> _YOUR OBJECTIVE_
Please return all lines of the data below containing the string "Email".

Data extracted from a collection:
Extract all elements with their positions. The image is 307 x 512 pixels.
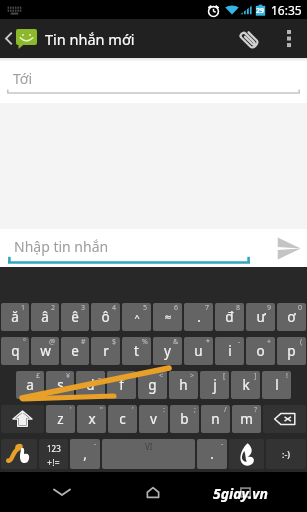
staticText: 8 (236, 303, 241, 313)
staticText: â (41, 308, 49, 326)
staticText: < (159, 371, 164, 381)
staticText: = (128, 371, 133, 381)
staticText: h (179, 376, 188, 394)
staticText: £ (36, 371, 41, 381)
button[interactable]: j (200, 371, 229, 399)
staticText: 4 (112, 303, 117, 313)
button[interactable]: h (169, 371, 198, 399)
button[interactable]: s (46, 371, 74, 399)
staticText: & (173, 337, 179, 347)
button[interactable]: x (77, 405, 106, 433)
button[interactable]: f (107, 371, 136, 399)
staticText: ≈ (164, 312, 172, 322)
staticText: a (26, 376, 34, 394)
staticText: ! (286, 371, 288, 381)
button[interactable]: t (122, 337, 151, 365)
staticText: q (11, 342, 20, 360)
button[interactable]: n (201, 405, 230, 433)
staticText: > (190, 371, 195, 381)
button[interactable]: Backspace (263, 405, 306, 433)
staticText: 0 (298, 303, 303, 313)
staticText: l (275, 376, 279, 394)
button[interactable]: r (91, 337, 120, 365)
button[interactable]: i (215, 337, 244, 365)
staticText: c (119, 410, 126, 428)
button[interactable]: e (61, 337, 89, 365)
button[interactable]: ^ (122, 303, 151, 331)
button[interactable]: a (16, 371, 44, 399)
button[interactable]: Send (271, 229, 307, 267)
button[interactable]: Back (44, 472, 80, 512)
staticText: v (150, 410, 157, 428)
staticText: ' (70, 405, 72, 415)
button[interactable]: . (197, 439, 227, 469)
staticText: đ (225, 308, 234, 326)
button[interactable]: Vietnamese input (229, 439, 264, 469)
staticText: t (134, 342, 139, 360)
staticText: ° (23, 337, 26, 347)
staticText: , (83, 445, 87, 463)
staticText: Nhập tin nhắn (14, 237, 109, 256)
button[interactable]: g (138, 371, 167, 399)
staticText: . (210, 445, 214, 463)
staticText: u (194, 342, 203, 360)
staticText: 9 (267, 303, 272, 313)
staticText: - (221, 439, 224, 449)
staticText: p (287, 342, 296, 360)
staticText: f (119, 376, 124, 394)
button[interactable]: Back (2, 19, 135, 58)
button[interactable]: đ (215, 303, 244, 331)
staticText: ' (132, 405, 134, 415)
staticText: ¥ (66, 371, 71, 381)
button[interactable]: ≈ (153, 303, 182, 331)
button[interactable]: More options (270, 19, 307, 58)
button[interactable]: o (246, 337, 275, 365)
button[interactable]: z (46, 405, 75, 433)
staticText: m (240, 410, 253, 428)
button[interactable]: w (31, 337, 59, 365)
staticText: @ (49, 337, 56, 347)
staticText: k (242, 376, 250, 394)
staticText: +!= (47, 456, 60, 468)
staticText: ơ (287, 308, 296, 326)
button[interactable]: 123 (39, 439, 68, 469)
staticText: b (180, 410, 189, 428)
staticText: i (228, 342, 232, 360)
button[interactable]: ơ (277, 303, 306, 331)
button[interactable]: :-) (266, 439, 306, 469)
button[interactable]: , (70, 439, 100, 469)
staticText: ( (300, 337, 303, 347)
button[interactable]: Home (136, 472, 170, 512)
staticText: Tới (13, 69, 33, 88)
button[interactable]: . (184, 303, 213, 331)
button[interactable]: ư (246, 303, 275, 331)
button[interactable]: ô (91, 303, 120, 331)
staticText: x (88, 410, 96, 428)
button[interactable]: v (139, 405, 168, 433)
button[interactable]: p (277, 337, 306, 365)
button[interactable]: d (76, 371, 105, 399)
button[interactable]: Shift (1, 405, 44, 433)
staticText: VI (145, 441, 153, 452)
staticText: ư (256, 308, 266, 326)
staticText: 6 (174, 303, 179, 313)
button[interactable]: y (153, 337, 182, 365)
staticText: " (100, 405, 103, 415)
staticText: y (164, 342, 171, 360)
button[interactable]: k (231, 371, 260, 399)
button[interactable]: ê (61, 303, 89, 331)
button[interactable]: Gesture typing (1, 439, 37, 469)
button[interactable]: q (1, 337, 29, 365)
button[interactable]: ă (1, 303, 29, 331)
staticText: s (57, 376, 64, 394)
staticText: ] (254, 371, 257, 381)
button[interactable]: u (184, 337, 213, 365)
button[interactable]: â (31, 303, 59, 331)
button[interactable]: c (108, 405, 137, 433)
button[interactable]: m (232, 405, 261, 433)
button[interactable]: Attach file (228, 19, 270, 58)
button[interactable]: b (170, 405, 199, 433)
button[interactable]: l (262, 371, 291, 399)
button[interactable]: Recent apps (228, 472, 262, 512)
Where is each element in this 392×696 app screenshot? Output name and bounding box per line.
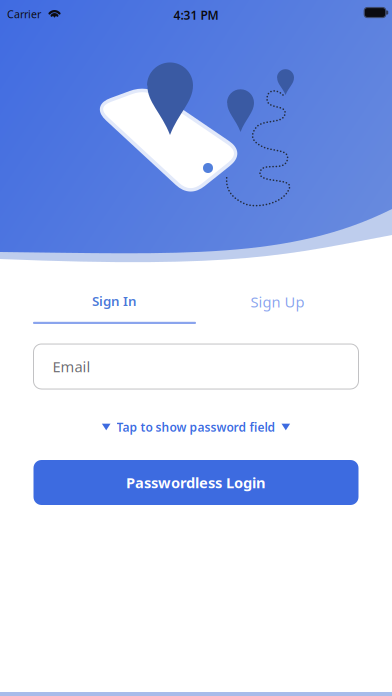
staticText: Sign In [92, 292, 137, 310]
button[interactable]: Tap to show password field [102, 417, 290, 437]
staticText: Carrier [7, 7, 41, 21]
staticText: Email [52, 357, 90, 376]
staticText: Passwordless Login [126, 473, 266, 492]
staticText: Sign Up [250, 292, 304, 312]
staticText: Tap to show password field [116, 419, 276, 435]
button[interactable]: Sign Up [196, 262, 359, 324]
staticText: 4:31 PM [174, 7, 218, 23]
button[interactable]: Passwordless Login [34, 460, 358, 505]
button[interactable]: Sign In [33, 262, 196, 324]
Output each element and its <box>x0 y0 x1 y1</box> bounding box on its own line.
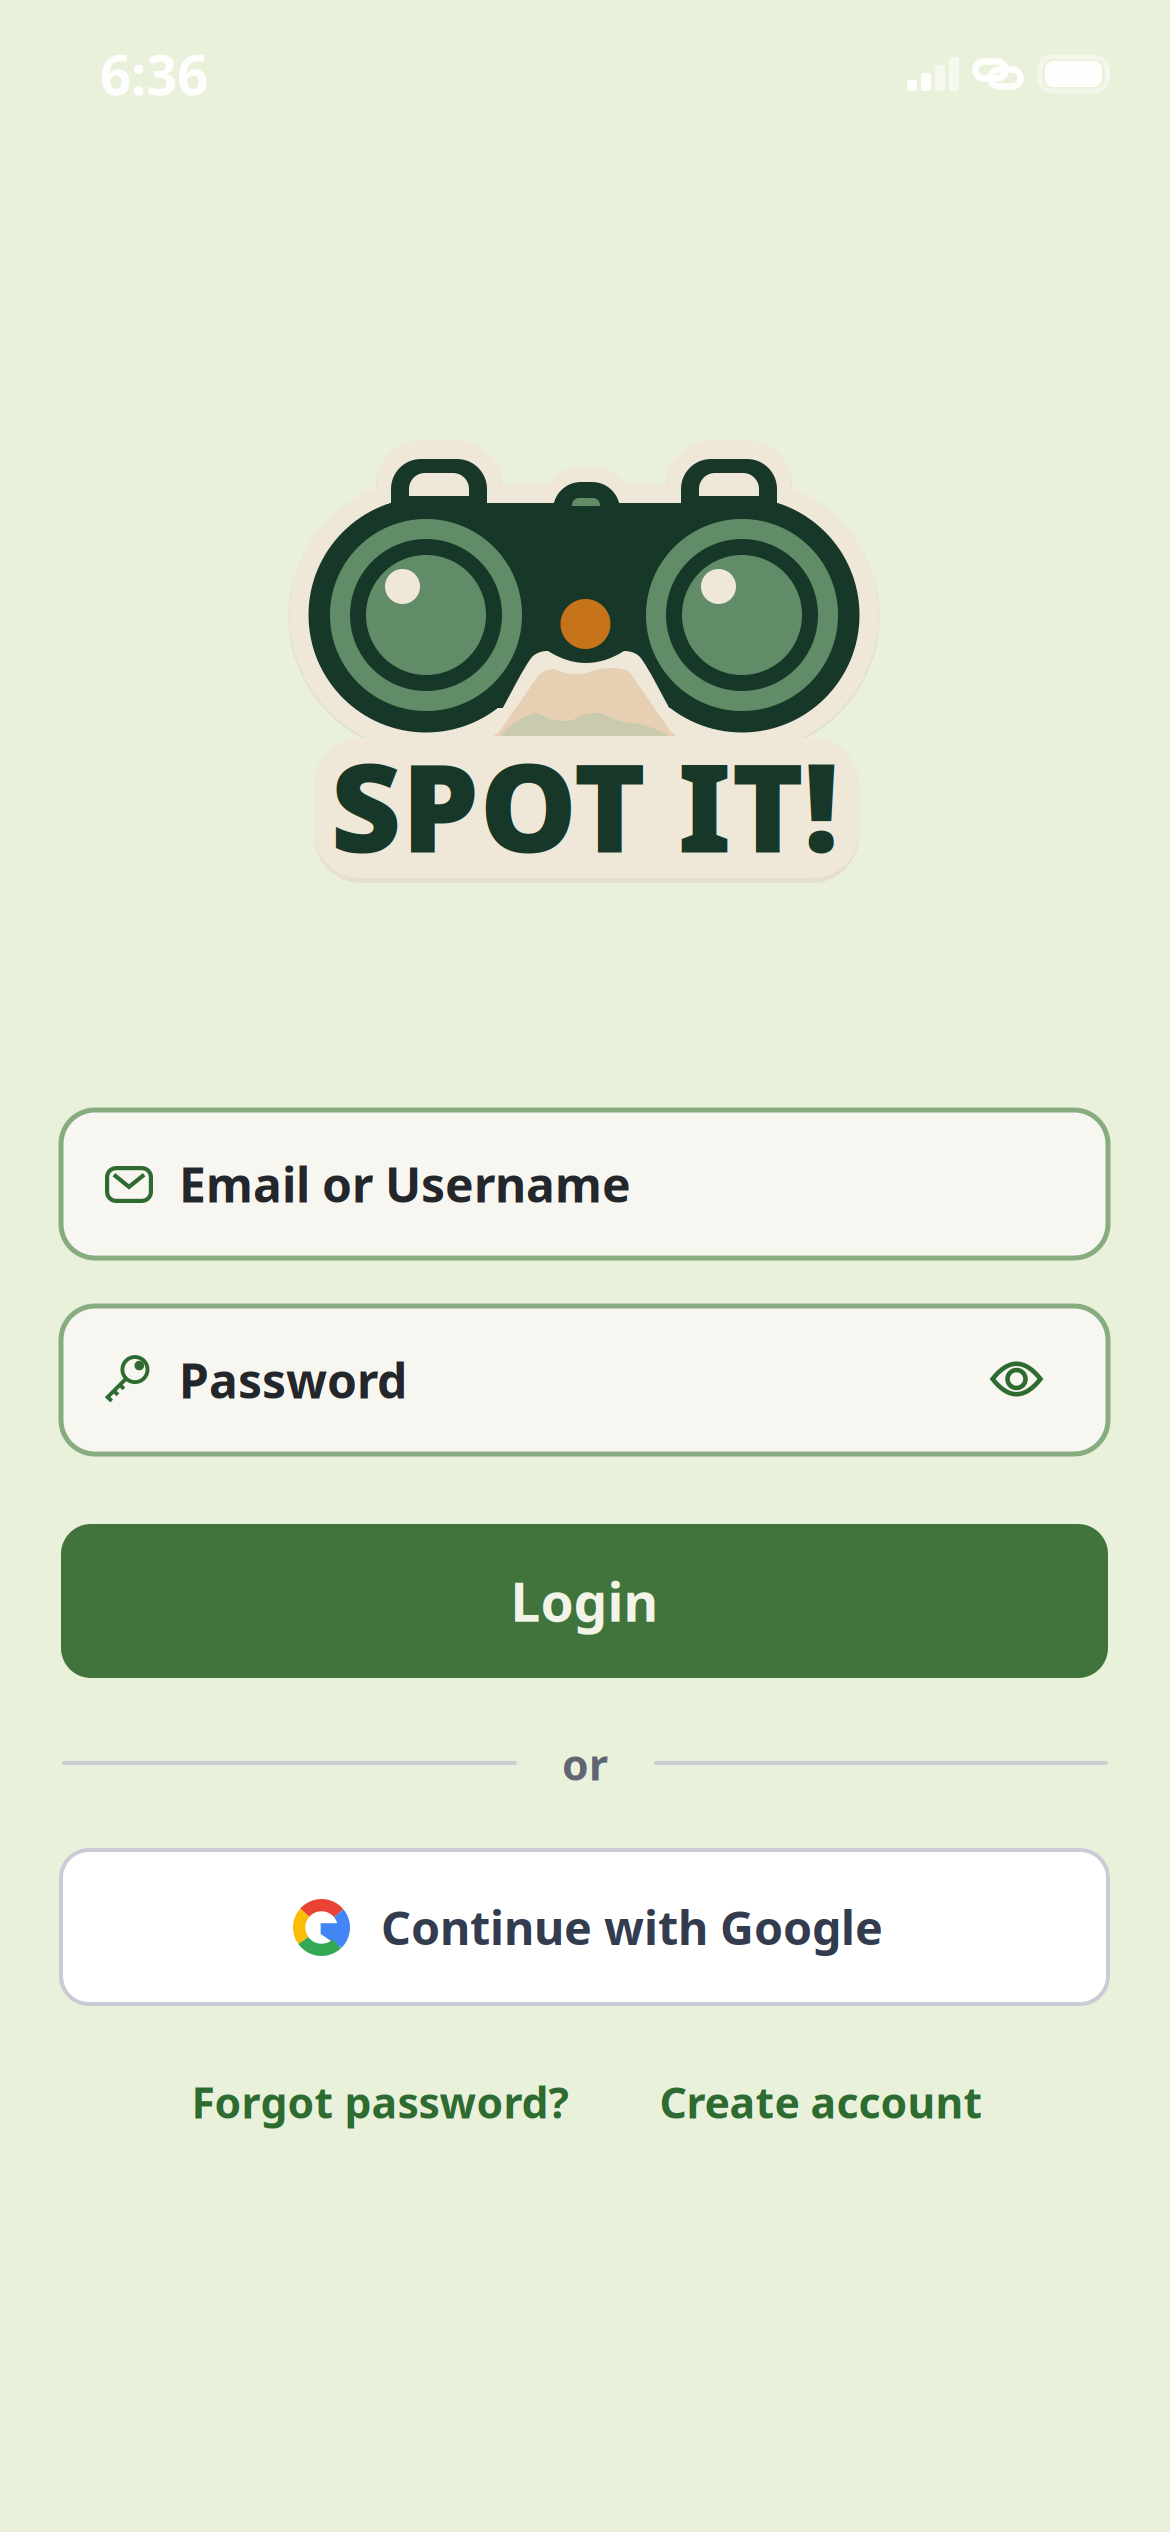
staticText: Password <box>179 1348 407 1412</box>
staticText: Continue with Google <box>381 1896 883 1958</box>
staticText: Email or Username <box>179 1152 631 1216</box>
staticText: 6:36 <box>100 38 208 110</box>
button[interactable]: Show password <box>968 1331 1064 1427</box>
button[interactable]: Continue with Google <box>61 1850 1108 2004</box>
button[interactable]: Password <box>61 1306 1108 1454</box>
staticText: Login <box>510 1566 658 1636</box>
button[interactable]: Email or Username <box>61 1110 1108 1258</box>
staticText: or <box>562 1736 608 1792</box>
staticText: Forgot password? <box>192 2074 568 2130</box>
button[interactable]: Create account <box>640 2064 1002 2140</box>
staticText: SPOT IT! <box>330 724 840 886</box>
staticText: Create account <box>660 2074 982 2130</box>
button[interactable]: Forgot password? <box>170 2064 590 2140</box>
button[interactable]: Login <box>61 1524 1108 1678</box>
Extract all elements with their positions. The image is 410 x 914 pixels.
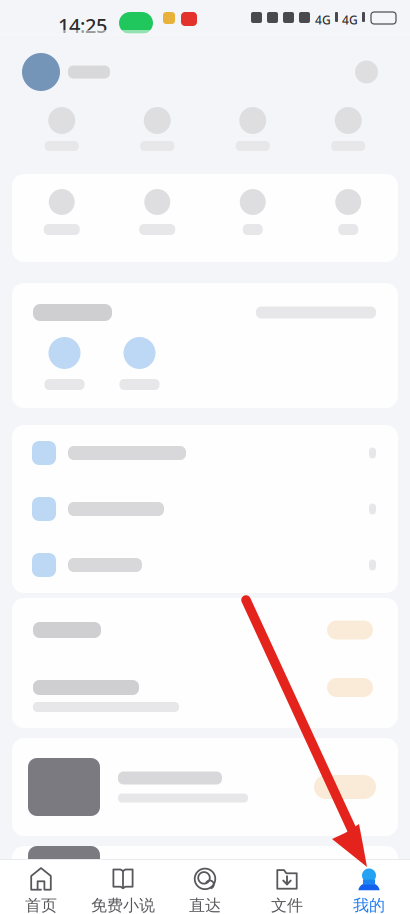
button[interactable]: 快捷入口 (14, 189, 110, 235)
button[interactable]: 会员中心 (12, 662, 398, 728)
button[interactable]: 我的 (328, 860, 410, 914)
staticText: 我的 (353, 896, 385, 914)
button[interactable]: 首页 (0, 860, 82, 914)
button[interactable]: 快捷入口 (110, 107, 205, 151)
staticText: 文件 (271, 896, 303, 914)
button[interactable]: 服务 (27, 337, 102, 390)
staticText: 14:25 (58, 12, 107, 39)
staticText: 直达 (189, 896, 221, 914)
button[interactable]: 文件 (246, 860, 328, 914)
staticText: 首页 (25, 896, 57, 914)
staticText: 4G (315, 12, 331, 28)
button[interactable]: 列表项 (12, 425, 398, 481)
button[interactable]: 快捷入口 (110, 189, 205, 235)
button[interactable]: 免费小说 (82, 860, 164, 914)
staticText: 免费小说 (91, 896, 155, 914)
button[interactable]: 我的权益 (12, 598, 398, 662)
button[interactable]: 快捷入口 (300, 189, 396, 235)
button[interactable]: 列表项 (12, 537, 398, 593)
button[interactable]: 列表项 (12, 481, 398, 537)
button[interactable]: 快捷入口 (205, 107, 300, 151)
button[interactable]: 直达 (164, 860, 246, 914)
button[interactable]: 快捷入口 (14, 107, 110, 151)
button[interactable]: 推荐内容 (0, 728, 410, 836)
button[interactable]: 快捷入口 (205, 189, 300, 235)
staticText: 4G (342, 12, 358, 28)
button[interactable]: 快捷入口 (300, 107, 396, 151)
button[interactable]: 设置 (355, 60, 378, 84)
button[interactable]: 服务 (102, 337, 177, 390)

> _OUTPUT_
staticText: Email [52, 357, 90, 376]
staticText: Email or Username <box>179 1152 631 1216</box>
button[interactable]: Email or Username <box>61 1110 1108 1258</box>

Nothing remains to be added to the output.